Wilkinson Tom, Cawood Tom, Lim Anthony, Roche David, Jiang Jasmine, Thomson Ben, Marais Michelle, Hunt Penny
Department of Endocrinology, Te Whatu Ora/Health New Zealand Waitaha/Canterbury, Christchurch 8011, New Zealand.
Department of Radiology, Te Whatu Ora/Health New Zealand Waitaha/Canterbury, Christchurch 8011, New Zealand.
J Endocr Soc. 2023 Sep 19;7(10):bvad119. doi: 10.1210/jendso/bvad119. eCollection 2023 Aug 28.
The American College of Radiology Thyroid Image Reporting and Data System (ACR TI-RADS) was developed to predict malignancy risk in thyroid nodules using ultrasound features. TI-RADS was derived from a database of patients already selected for fine-needle aspiration (FNA), raising uncertainty about applicability to unselected patients.
We aimed to assess the effect of ACR TI-RADS reporting in unselected patients presenting for thyroid ultrasound in a real-world setting.
Records for all patients presenting for thyroid ultrasonography in Canterbury, New Zealand, were reviewed across two 18-month periods, prior to and after implementation of TI-RADS reporting. Patient outcomes were compared between the 2 periods. Malignancy rates were calculated for nodules 10 mm or larger with a definitive FNA or histology result.

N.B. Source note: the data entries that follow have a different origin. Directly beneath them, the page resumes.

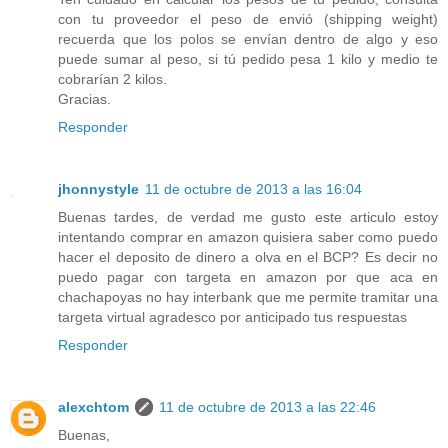
con tu proveedor el peso de envió (shipping weight)
recuerda que los polos se envían dentro de algo y eso
puede sumar al peso, si tú pedido pesa 1 kilo y medio te
cobrarían 2 kilos.
Gracias.
Responder
jhonnystyle
11 de octubre de 2013 a las 16:04
Buenas tardes, de verdad me gusto este articulo estoy
intentando comprar en amazon quisiera saber como puedo
hacer el deposito de dinero a olva en el BCP? Es decir no
puedo pagar con targeta en amazon por que aca en
chachapoyas no hay interbank que me permite tramitar una
targeta virtual agradesco por anticipado tus respuestas
Responder
alexchtom
11 de octubre de 2013 a las 22:46
Buenas,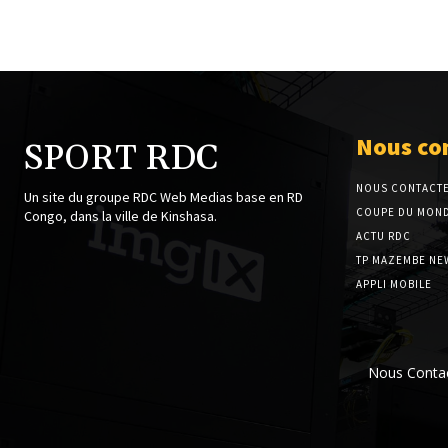
Nous co
SPORT RDC
NOUS CONTACT
Un site du groupe RDC Web Medias base en RD
COUPE DU MOND
Congo, dans la ville de Kinshasa.
ACTU RDC
TP MAZEMBE NE
APPLI MOBILE
Nous Conta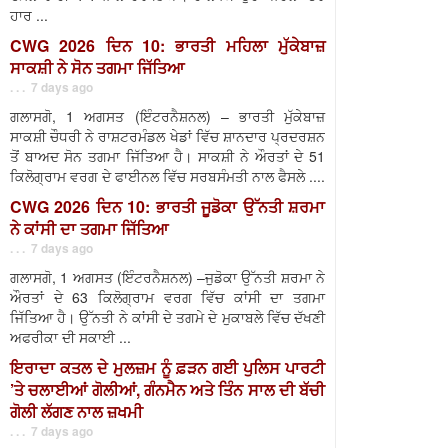
ਹਾਰ ...
CWG 2026 ਦਿਨ 10: ਭਾਰਤੀ ਮਹਿਲਾ ਮੁੱਕੇਬਾਜ਼
ਸਾਕਸ਼ੀ ਨੇ ਸੋਨ ਤਗਮਾ ਜਿੱਤਿਆ
. . . 7 days ago
ਗਲਾਸਗੋ, 1 ਅਗਸਤ (ਇੰਟਰਨੈਸ਼ਨਲ) – ਭਾਰਤੀ ਮੁੱਕੇਬਾਜ਼
ਸਾਕਸ਼ੀ ਚੌਧਰੀ ਨੇ ਰਾਸ਼ਟਰਮੰਡਲ ਖੇਡਾਂ ਵਿੱਚ ਸ਼ਾਨਦਾਰ ਪ੍ਰਦਰਸ਼ਨ
ਤੋਂ ਬਾਅਦ ਸੋਨ ਤਗਮਾ ਜਿੱਤਿਆ ਹੈ। ਸਾਕਸ਼ੀ ਨੇ ਔਰਤਾਂ ਦੇ 51
ਕਿਲੋਗ੍ਰਾਮ ਵਰਗ ਦੇ ਫਾਈਨਲ ਵਿੱਚ ਸਰਬਸੰਮਤੀ ਨਾਲ ਫੈਸਲੇ ....
CWG 2026 ਦਿਨ 10: ਭਾਰਤੀ ਜੂਡੋਕਾ ਉੱਨਤੀ ਸ਼ਰਮਾ
ਨੇ ਕਾਂਸੀ ਦਾ ਤਗਮਾ ਜਿੱਤਿਆ
. . . 7 days ago
ਗਲਾਸਗੋ, 1 ਅਗਸਤ (ਇੰਟਰਨੈਸ਼ਨਲ) –ਜੁਡੋਕਾ ਉੱਨਤੀ ਸ਼ਰਮਾ ਨੇ
ਔਰਤਾਂ ਦੇ 63 ਕਿਲੋਗ੍ਰਾਮ ਵਰਗ ਵਿੱਚ ਕਾਂਸੀ ਦਾ ਤਗਮਾ
ਜਿੱਤਿਆ ਹੈ। ਉੱਨਤੀ ਨੇ ਕਾਂਸੀ ਦੇ ਤਗਮੇ ਦੇ ਮੁਕਾਬਲੇ ਵਿੱਚ ਦੱਖਣੀ
ਅਫਰੀਕਾ ਦੀ ਸਕਾਈ ...
ਇਰਾਦਾ ਕਤਲ ਦੇ ਮੁਲਜ਼ਮ ਨੂੰ ਫ਼ੜਨ ਗਈ ਪੁਲਿਸ ਪਾਰਟੀ
’ਤੇ ਚਲਾਈਆਂ ਗੋਲੀਆਂ, ਗੰਨਮੈਨ ਅਤੇ ਤਿੰਨ ਸਾਲ ਦੀ ਬੱਚੀ
ਗੋਲੀ ਲੱਗਣ ਨਾਲ ਜ਼ਖਮੀ
. . . 7 days ago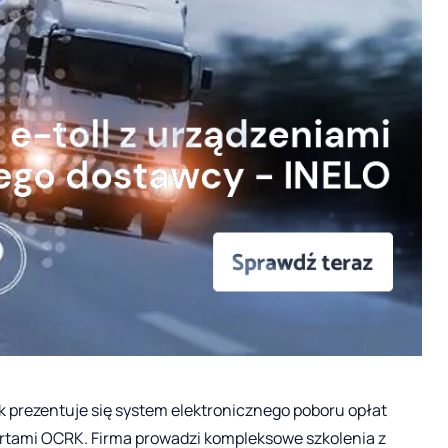
ak prezentuje się system elektronicznego poboru opłat
ertami OCRK. Firma prowadzi kompleksowe szkolenia z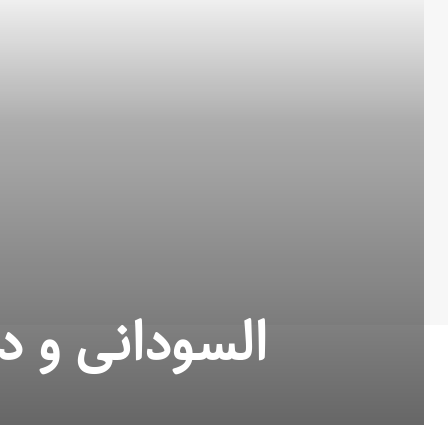
السودانی و د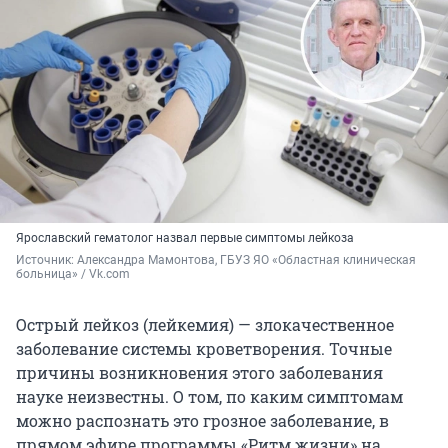
Ярославский гематолог назвал первые симптомы лейкоза
Источник: 
Александра Мамонтова, ГБУЗ ЯО «Областная клиническая 
больница» / Vk.com
Острый лейкоз (лейкемия) — злокачественное
заболевание системы кроветворения. Точные
причины возникновения этого заболевания
науке неизвестны. О том, по каким симптомам
можно распознать это грозное заболевание, в
прямом эфире программы «Ритм жизни» на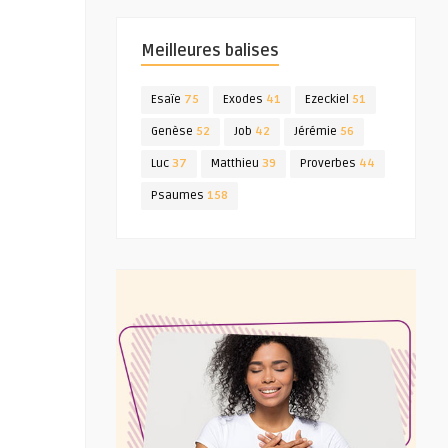
Meilleures balises
Esaïe
75
Exodes
41
Ezeckiel
51
Genèse
52
Job
42
Jérémie
56
Luc
37
Matthieu
39
Proverbes
44
Psaumes
158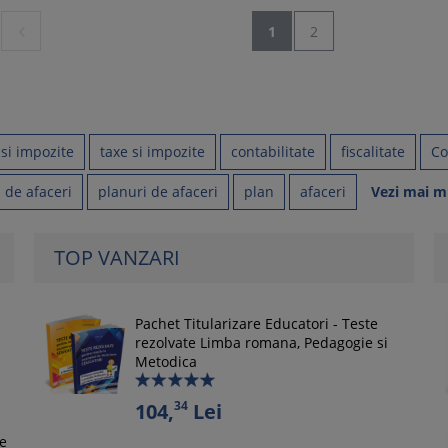

1
2
 si impozite
taxe si impozite
contabilitate
fiscalitate
Co
 de afaceri
planuri de afaceri
plan
afaceri
Vezi mai m
TOP VANZARI
Pachet Titularizare Educatori - Teste
rezolvate Limba romana, Pedagogie si
Metodica
34
104,
Lei
le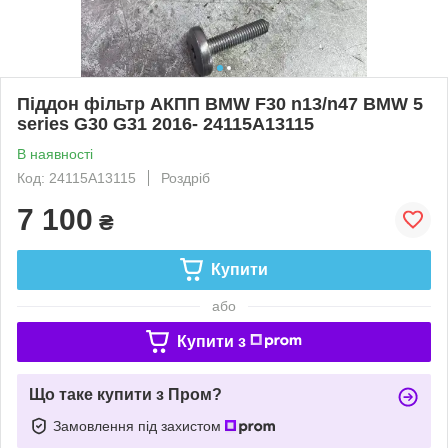
Піддон фільтр АКПП BMW F30 n13/n47 BMW 5
series G30 G31 2016- 24115A13115
В наявності
Код: 24115A13115
Роздріб
7 100
₴
Купити
або
Купити з
Що таке купити з Пром?
Замовлення під захистом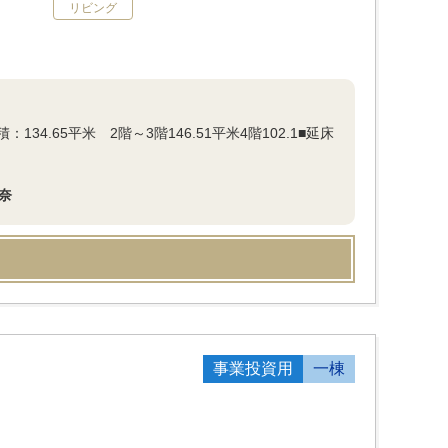
リビング
34.65平米 2階～3階146.51平米4階102.1■延床
奈
事業投資用
一棟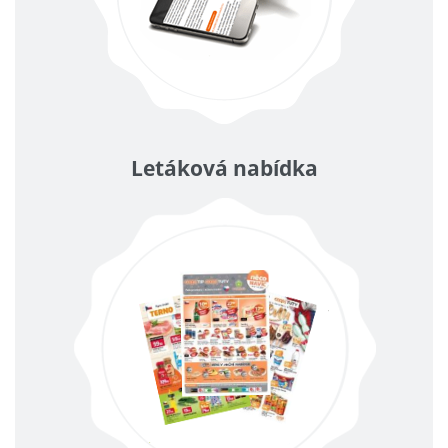
Letáková nabídka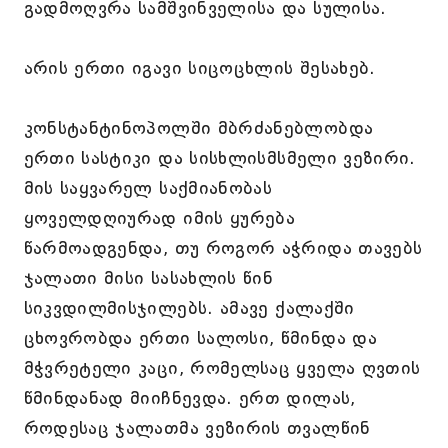
გადმოღვრა სამშვინველისა და სულისა.
არის ერთი იგავი სიცოცხლის შესახებ.
კონსტანტინოპოლში მბრძანებლობდა
ერთი სასტიკი და სისხლისმსმელი ვეზირი.
მის საყვარელ საქმიანობას
ყოველდღიურად იმის ყურება
წარმოადგენდა, თუ როგორ აჭრიდა თავებს
ჯალათი მისი სასახლის წინ
სიკვდილმისჯილებს. ამავე ქალაქში
ცხოვრობდა ერთი სალოსი, წმინდა და
მჭვრეტელი კაცი, რომელსაც ყველა ღვთის
წმინდანად მიიჩნევდა. ერთ დილას,
როდესაც ჯალათმა ვეზირის თვალწინ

A total of 1210 nodules were identified in 582 patients prior to implementation of TI-RADS; 1253 nodules were identified in 625 patients after implementation of TI-RADS. TI-RADS category was associated with malignancy rate (0% in TR1 and TR2, 3% in TR3, 5% in TR4, 12% in TR5; = .02); however, 63% of nodules were graded TR3 or TR4, for which malignancy rate did not meaningfully differ from baseline risk. After implementation of TI-RADS there was a small reduction in the proportion of patients proceeding to FNA (49% vs 60%; < .01) or surgery (14% vs 18%; < .05), with no difference in cancer diagnoses (3% vs 4%, not significant).
TI-RADS category is associated with malignancy rate and may alter clinical decision-making in a minority of patients; however, it is nondiscriminatory in the majority of nodules. In this study of unselected patients, nodules classified as TR5 and thus considered "highly suspicious" for cancer had only a modest risk of malignancy.
美国放射学会甲状腺影像报告和数据系统(ACR TI-RADS)旨在利用超声特征预测甲状腺结节的恶性风险。TI-RADS源自一个已被选作细针穿刺活检(FNA)的患者数据库,这引发了对于其在未被筛选患者中适用性的不确定性。
我们旨在评估ACR TI-RADS报告在现实环境中对未被筛选的甲状腺超声检查患者的影响。
在新西兰坎特伯雷地区,对实施TI-RADS报告前后两个18个月期间内所有接受甲状腺超声检查的患者记录进行回顾。比较两个时期患者的结局。计算直径10毫米及以上且有明确FNA或组织学结果的结节的恶性率。
在实施TI-RADS之前,582例患者中总共发现了1210个结节;实施TI-RADS之后,625例患者中发现了1253个结节。TI-RADS分类与恶性率相关(TR1和TR2为0%,TR3为3%,TR4为5%,TR5为12%;P = 0.02);然而,63%的结节被分级为TR3或TR4,其恶性率与基线风险无显著差异。实施TI-RADS后,进行FNA的患者比例略有下降(49%对60%;P < 0.01)或手术的患者比例略有下降(14%对18%;P < 0.05),癌症诊断无差异(3%对4%,无统计学意义)。
TI-RADS分类与恶性率相关,可能会改变少数患者的临床决策;然而,在大多数结节中它并无鉴别力。在这项针对未被筛选患者的研究中,被分类为TR5因而被认为“高度可疑”为癌症的结节,其恶性风险仅为中等。